## TASK INSTRUCTIONS
Return only this: the line with "The result is a significant increase in" and all the lines that follow it below, through the final one, exactly as they are.

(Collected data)
==========

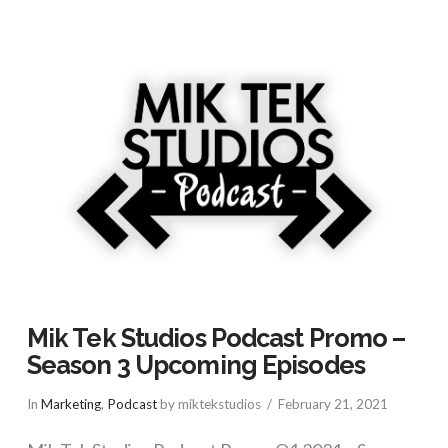
Mik Tek Studios Podcast Promo –
Season 3 Upcoming Episodes
In
Marketing
,
Podcast
by miktekstudios
February 21, 2021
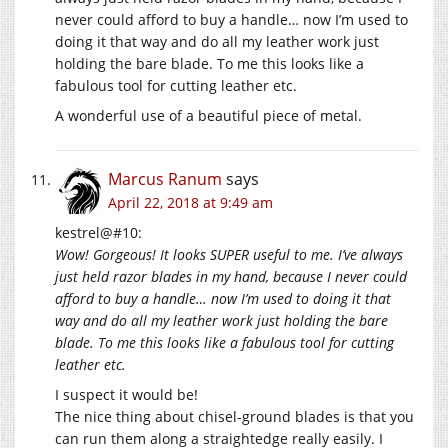
never could afford to buy a handle… now I’m used to
doing it that way and do all my leather work just
holding the bare blade. To me this looks like a
fabulous tool for cutting leather etc.
A wonderful use of a beautiful piece of metal.
Marcus Ranum
says
April 22, 2018 at 9:49 am
kestrel@#10:
Wow! Gorgeous! It looks SUPER useful to me. I’ve always
just held razor blades in my hand, because I never could
afford to buy a handle… now I’m used to doing it that
way and do all my leather work just holding the bare
blade. To me this looks like a fabulous tool for cutting
leather etc.
I suspect it would be!
The nice thing about chisel-ground blades is that you
can run them along a straightedge really easily. I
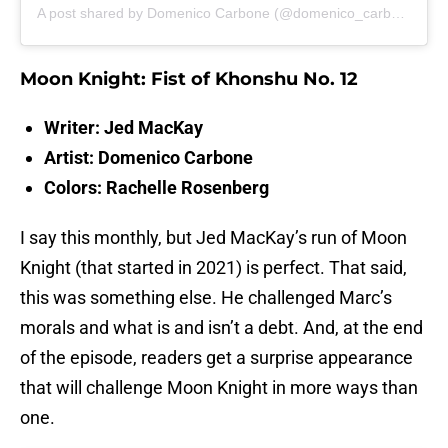
A post shared by Domenico Carbone (@domenico_carbone_art)
Moon Knight: Fist of Khonshu No. 12
Writer: Jed MacKay
Artist: Domenico Carbone
Colors: Rachelle Rosenberg
I say this monthly, but Jed MacKay’s run of Moon
Knight (that started in 2021) is perfect. That said,
this was something else. He challenged Marc’s
morals and what is and isn’t a debt. And, at the end
of the episode, readers get a surprise appearance
that will challenge Moon Knight in more ways than
one.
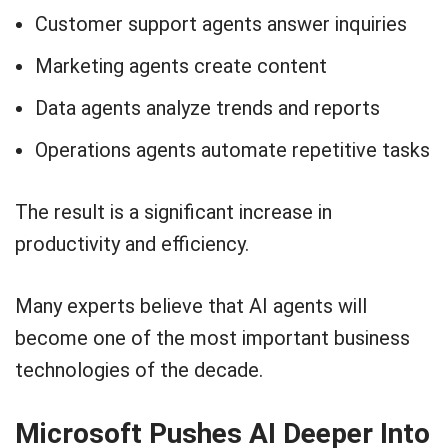
Customer support agents answer inquiries
Marketing agents create content
Data agents analyze trends and reports
Operations agents automate repetitive tasks
The result is a significant increase in
productivity and efficiency.
Many experts believe that AI agents will
become one of the most important business
technologies of the decade.
Microsoft Pushes AI Deeper Into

==========

## PROBLEM SOLUTION
The result is a significant increase in
productivity and efficiency.
Many experts believe that AI agents will
become one of the most important business
technologies of the decade.
Microsoft Pushes AI Deeper Into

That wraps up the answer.